## Page images and extracted text
____________________

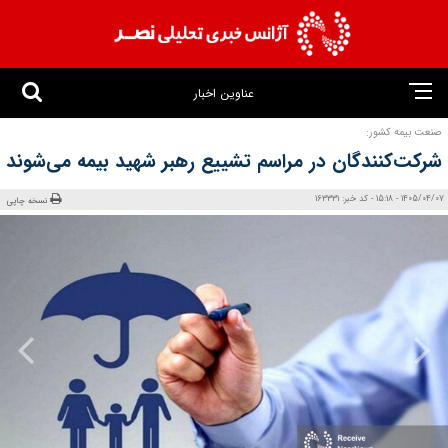
عناوین اخبار
صنعت بیمه کشور:
شرکت‌کنندگان در مراسم تشییع رهبر شهید بیمه می‌شوند
1405/04/07 - 15:18 - کد خبر: 163331
نسخه چاپی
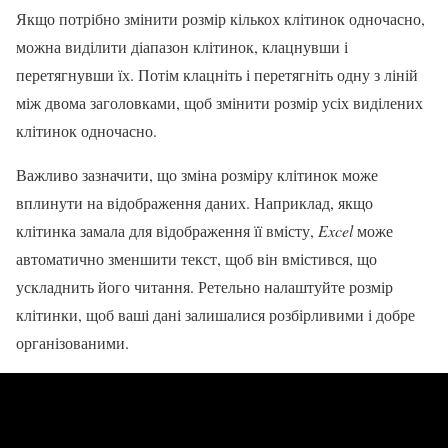
Якщо потрібно змінити розмір кількох клітинок одночасно,
можна виділити діапазон клітинок, клацнувши і
перетягнувши їх. Потім клацніть і перетягніть одну з ліній
між двома заголовками, щоб змінити розмір усіх виділених
клітинок одночасно.
Важливо зазначити, що зміна розміру клітинок може
вплинути на відображення даних. Наприклад, якщо
клітинка замала для відображення її вмісту,
Excel
може
автоматично зменшити текст, щоб він вмістився, що
ускладнить його читання. Ретельно налаштуйте розмір
клітинки, щоб ваші дані залишалися розбірливими і добре
організованими.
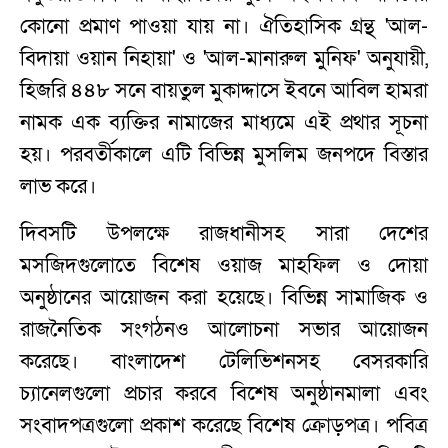
কোনো প্রমাণ পাওয়া যায় না। ঐতিহাসিক গ্রন্থ 'আল-
বিদায়া ওয়ান নিহায়া' ও 'আল-মানারুল মুনিফ' অনুযায়ী,
হিজরি ৪৪৮ সনে বায়তুল মুকাদ্দাসে ইবনে আবিল হামরা
নামক এক ব্যক্তির নামাজের মাধ্যমে এই প্রথার সূচনা
হয়। পরবর্তীকালে এটি বিভিন্ন মুসলিম জনপদে বিস্তার
লাভ করে।
দিবসটি উপলক্ষে রাজধানীসহ সারা দেশের
মসজিদগুলোতে বিশেষ ওয়াজ মাহফিল ও দোয়া
অনুষ্ঠানের আয়োজন করা হয়েছে। বিভিন্ন সামাজিক ও
রাজনৈতিক সংগঠনও আলোচনা সভার আয়োজন
করেছে। বাংলাদেশ টেলিভিশনসহ বেসরকারি
চ্যানেলগুলো প্রচার করবে বিশেষ অনুষ্ঠানমালা এবং
সংবাদপত্রগুলো প্রকাশ করেছে বিশেষ ক্রোড়পত্র। পবিত্র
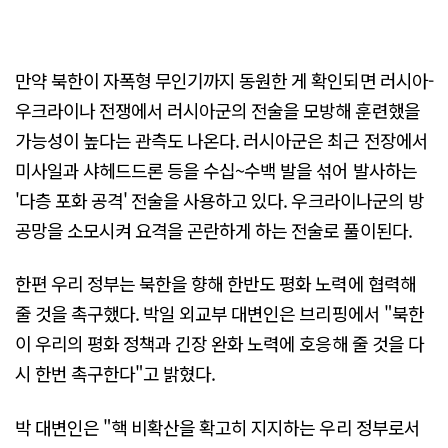
만약 북한이 자폭형 무인기까지 동원한 게 확인되면 러시아-
우크라이나 전쟁에서 러시아군의 전술을 모방해 훈련했을
가능성이 높다는 관측도 나온다. 러시아군은 최근 전장에서
미사일과 샤헤드드론 등을 수십~수백 발을 섞어 발사하는
'다층 포화 공격' 전술을 사용하고 있다. 우크라이나군의 방
공망을 소모시켜 요격을 곤란하게 하는 전술로 풀이된다.
한편 우리 정부는 북한을 향해 한반도 평화 노력에 협력해
줄 것을 촉구했다. 박일 외교부 대변인은 브리핑에서 "북한
이 우리의 평화 정책과 긴장 완화 노력에 호응해 줄 것을 다
시 한번 촉구한다"고 밝혔다.
박 대변인은 "핵 비확산을 확고히 지지하는 우리 정부로서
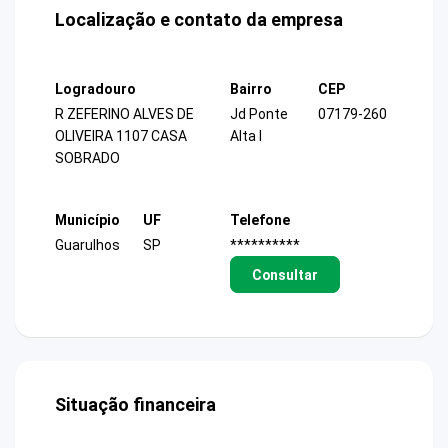
Localização e contato da empresa
Logradouro
Bairro
CEP
R ZEFERINO ALVES DE
Jd Ponte
07179-260
OLIVEIRA 1107 CASA
Alta I
SOBRADO
Município
UF
Telefone
Guarulhos
SP
**********
Consultar
Situação financeira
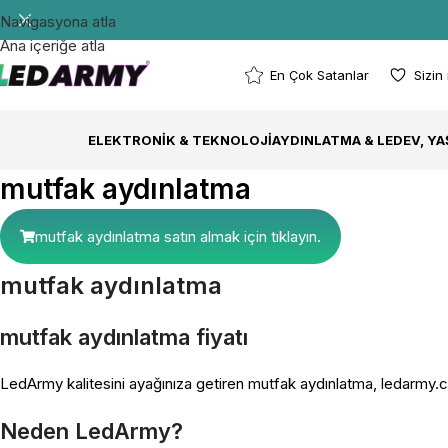
Navigasyona atla
Ana içeriğe atla
En Çok Satanlar
Sizin
ELEKTRONIK & TEKNOLOJI
AYDINLATMA & LED
EV, Y
mutfak aydınlatma
mutfak aydınlatma satın almak için tıklayın.
mutfak aydınlatma
mutfak aydınlatma fiyatı
LedArmy kalitesini ayağınıza getiren mutfak aydınlatma, ledarmy.co
Neden LedArmy?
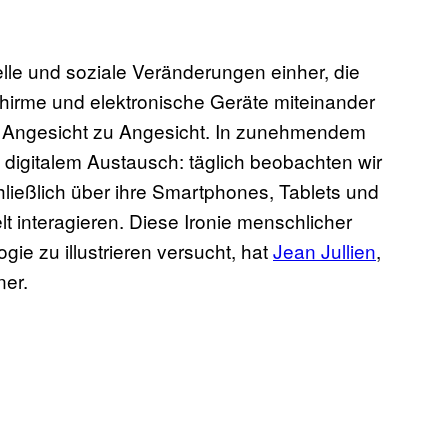
elle und soziale Veränderungen einher, die
hirme und elektronische Geräte miteinander
 Angesicht zu Angesicht. In zunehmendem
digitalem Austausch: täglich beobachten wir
ießlich über ihre Smartphones, Tablets und
 interagieren. Diese Ironie menschlicher
gie zu illustrieren versucht, hat
Jean Jullien
,
ner.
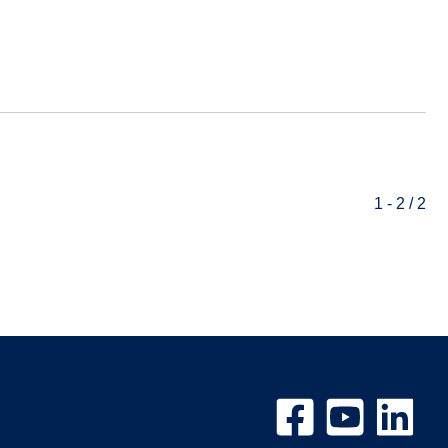
1 - 2 / 2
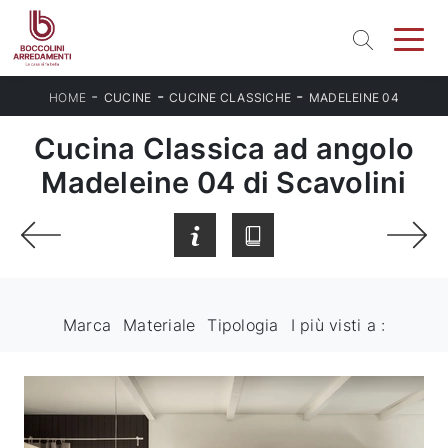
-
-
-
HOME
CUCINE
CUCINE CLASSICHE
MADELEINE 04
Cucina Classica ad angolo
Madeleine 04 di Scavolini
Marca
Materiale
Tipologia
I più visti a :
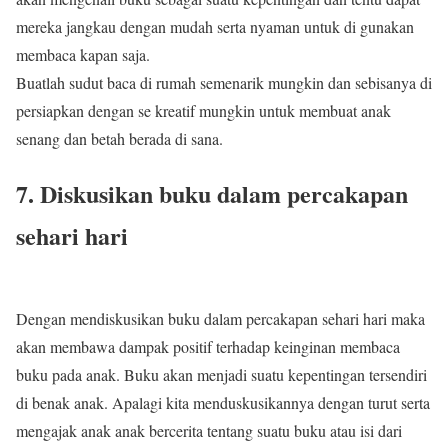
mereka jangkau dengan mudah serta nyaman untuk di gunakan
membaca kapan saja.
Buatlah sudut baca di rumah semenarik mungkin dan sebisanya di
persiapkan dengan se kreatif mungkin untuk membuat anak
senang dan betah berada di sana.
7. Diskusikan buku dalam percakapan
sehari hari
Dengan mendiskusikan buku dalam percakapan sehari hari maka
akan membawa dampak positif terhadap keinginan membaca
buku pada anak. Buku akan menjadi suatu kepentingan tersendiri
di benak anak. Apalagi kita menduskusikannya dengan turut serta
mengajak anak anak bercerita tentang suatu buku atau isi dari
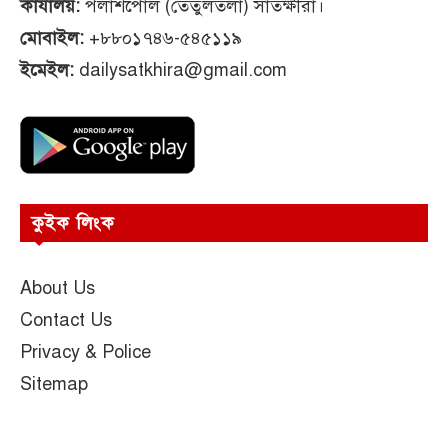
কার্যালয়:
পলাশপোল (তেঁতুলতলা) সাতক্ষীরা।
মোবাইল:
+৮৮০১৭৪৬-৫৪৫১১৯
ইমেইল:
dailysatkhira@gmail.com
কুইক লিংক
About Us
Contact Us
Privacy & Police
Sitemap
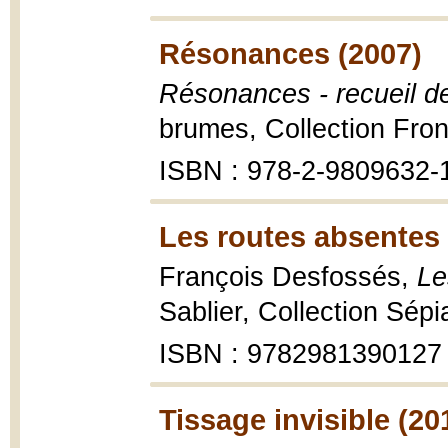
Résonances (2007)
Résonances - recueil d
brumes, Collection Fron
ISBN : 978-2-9809632-
Les routes absentes 
François Desfossés,
Le
Sablier, Collection Sép
ISBN : 9782981390127
Tissage invisible (20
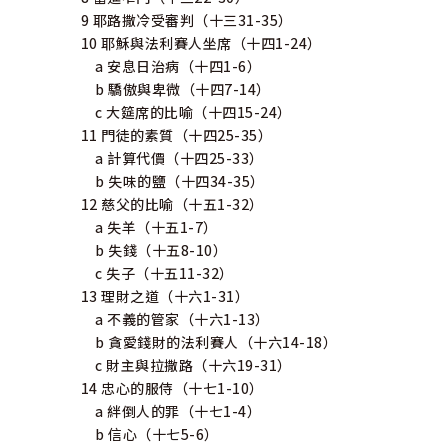
9 耶路撒冷受審判（十三31-35）
10 耶穌與法利賽人坐席（十四1-24）
a 安息日治病（十四1-6）
b 驕傲與卑微（十四7-14）
c 大筵席的比喻（十四15-24）
11 門徒的素質（十四25-35）
a 計算代價（十四25-33）
b 失味的鹽（十四34-35）
12 慈父的比喻（十五1-32）
a 失羊（十五1-7）
b 失錢（十五8-10）
c 失子（十五11-32）
13 理財之道（十六1-31）
a 不義的管家（十六1-13）
b 貪愛錢財的法利賽人（十六14-18）
c 財主與拉撒路（十六19-31）
14 忠心的服侍（十七1-10）
a 絆倒人的罪（十七1-4）
b 信心（十七5-6）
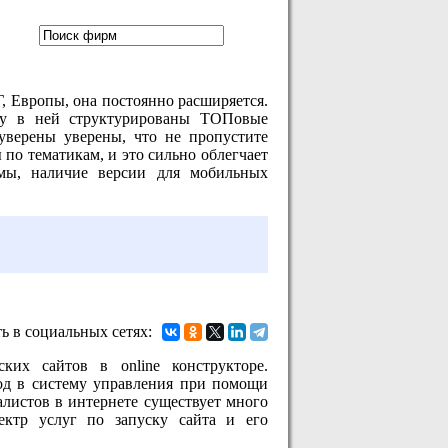
, Европы, она постоянно расширяется.
ьку в ней структурированы ТОПовые
уверены уверены, что не пропустите
по тематикам, и это сильно облегчает
мы, наличие версии для мобильных
ь в социальных сетях:
ких сайтов в online конструкторе.
од в систему управления при помощи
алистов в интернете существует много
пектр услуг по запуску сайта и его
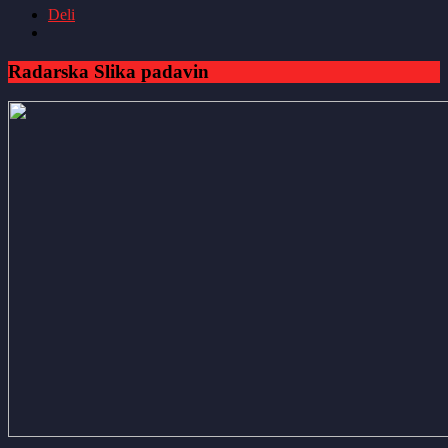
Deli
Radarska Slika padavin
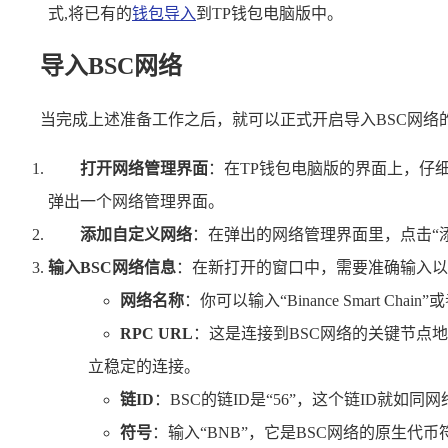
式,将已有的
钱包导入
到TP钱包电脑版中。
导入BSC网络
当完成上述准备工作之后，就可以正式开启导入BSC网络
打开网络管理界面
：在TP钱包电脑版的界面上，仔
弹出一个网络管理界面。
添加自定义网络
：在弹出的网络管理界面里，点击“
输入BSC网络信息
：在新打开的窗口中，需要准确输入以
网络名称
：你可以输入“Binance Smart C
RPC URL
：这是连接到BSC网络的关键节点地址，你可以
立稳定的连接。
链ID
：BSC的链ID是“56”，这个链ID就如
符号
：输入“BNB”，它是BSC网络的原生代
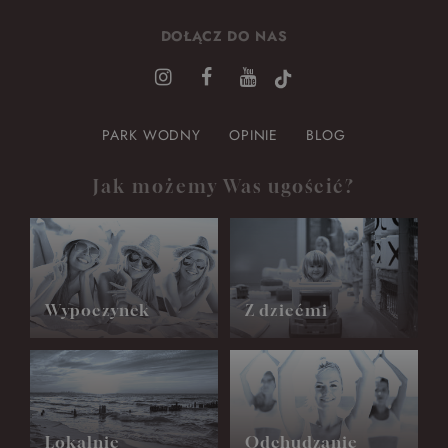
DOŁĄCZ DO NAS
PARK WODNY
OPINIE
BLOG
Jak możemy Was ugościć?
Wypoczynek
Z dziećmi
Lokalnie
Odchudzanie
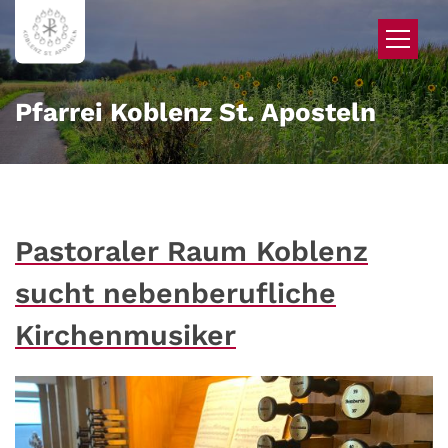
Zum Inhalt springen
Pfarrei Koblenz St. Aposteln
Pastoraler Raum Koblenz
sucht nebenberufliche
Kirchenmusiker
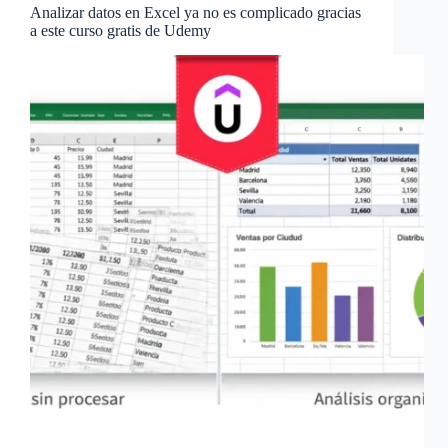
Analizar datos en Excel ya no es complicado gracias
a este curso gratis de Udemy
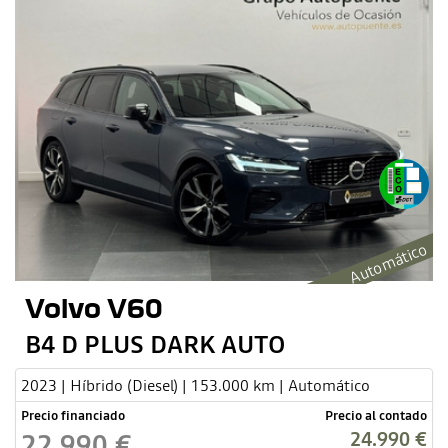
Automático
Volvo V60
B4 D PLUS DARK AUTO
2023 | Híbrido (Diesel) | 153.000 km | Automático
Precio financiado
Precio al contado
24.990 €
22.990 €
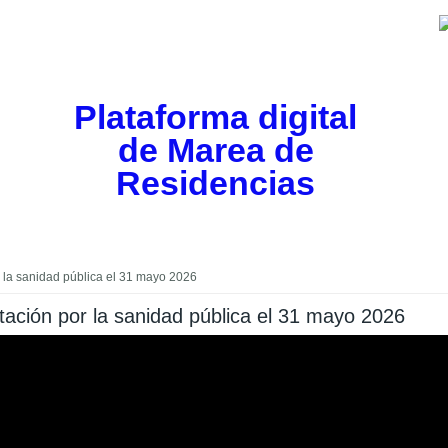
Plataforma digital
de Marea de
Residencias
 la sanidad pública el 31 mayo 2026
ación por la sanidad pública el 31 mayo 2026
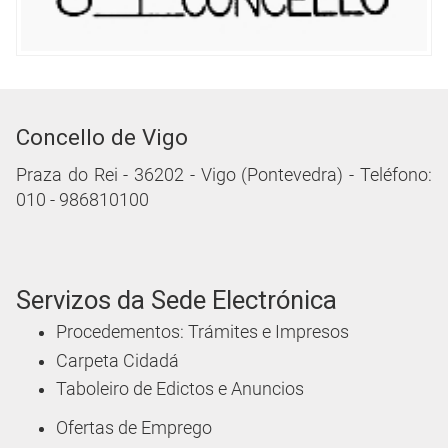
Concello de Vigo
Praza do Rei - 36202 - Vigo (Pontevedra) - Teléfono:
010 - 986810100
Servizos da Sede Electrónica
Procedementos: Trámites e Impresos
Carpeta Cidadá
Taboleiro de Edictos e Anuncios
Ofertas de Emprego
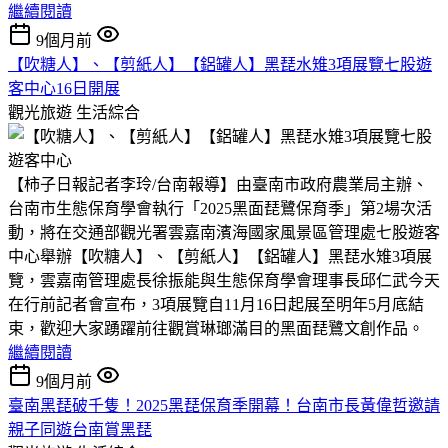
繼續閱讀
9個月前
【吹糖人】、【剪紙人】【鋁罐人】黑琵水雉3項展覽七股遊
客中心16日開展
觀光旅遊
生活綜合
【柿子日報記者李玲/台南報導】由臺南市政府農業局主辦、
台南市生態保育學會執行「2025黑面琵鷺保育季」第2場次活
動，將在交通部觀光署雲嘉南濱海國家風景區管理處七股遊客
中心舉辦【吹糖人】、【剪紙人】【鋁罐人】黑琵水雉3項展
覽，雲嘉南管理處長徐振能與生態保育學會理事長邱仁武今天
在行前記者會宣布，3項展覽自11月16日起展至明年5月底結
束，歡迎大家踴躍前往觀賞琳瑯滿目的黑面琵鷺文創作品。
繼續閱讀
9個月前
臺南黑琵破千隻！2025黑琵保育季開幕！台南市長黃偉哲邀請
親子同遊台南賞黑琵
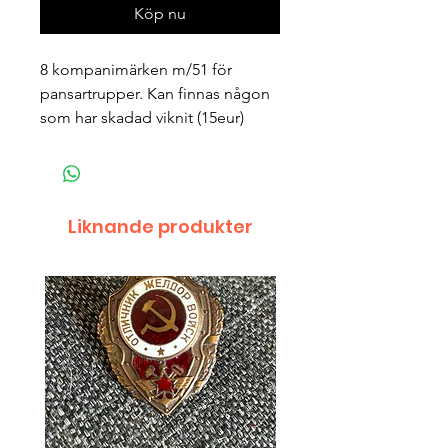
Köp nu
8 kompanimärken m/51 för
pansartrupper. Kan finnas någon
som har skadad viknit (15eur)
Liknande produkter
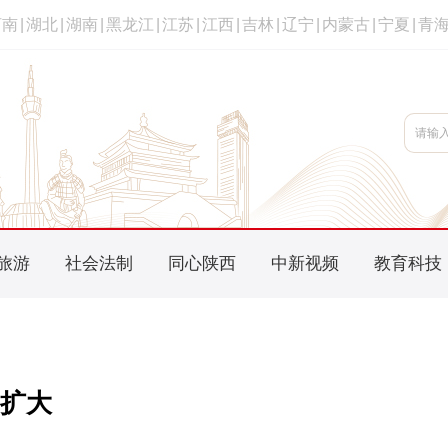
河南
|
湖北
|
湖南
|
黑龙江
|
江苏
|
江西
|
吉林
|
辽宁
|
内蒙古
|
宁夏
|
青
旅游
社会法制
同心陕西
中新视频
教育科技
扩大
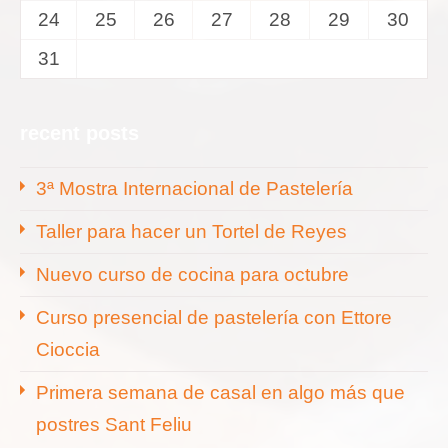
24
25
26
27
28
29
30
31
recent posts
3ª Mostra Internacional de Pastelería
Taller para hacer un Tortel de Reyes
Nuevo curso de cocina para octubre
Curso presencial de pastelería con Ettore
Cioccia
Primera semana de casal en algo más que
postres Sant Feliu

____________________

## Exercise aim
Every line of the entries above that includes "одночасно" should be copied.

## Problem solution
Якщо потрібно змінити розмір кількох клітинок одночасно,
клітинок одночасно.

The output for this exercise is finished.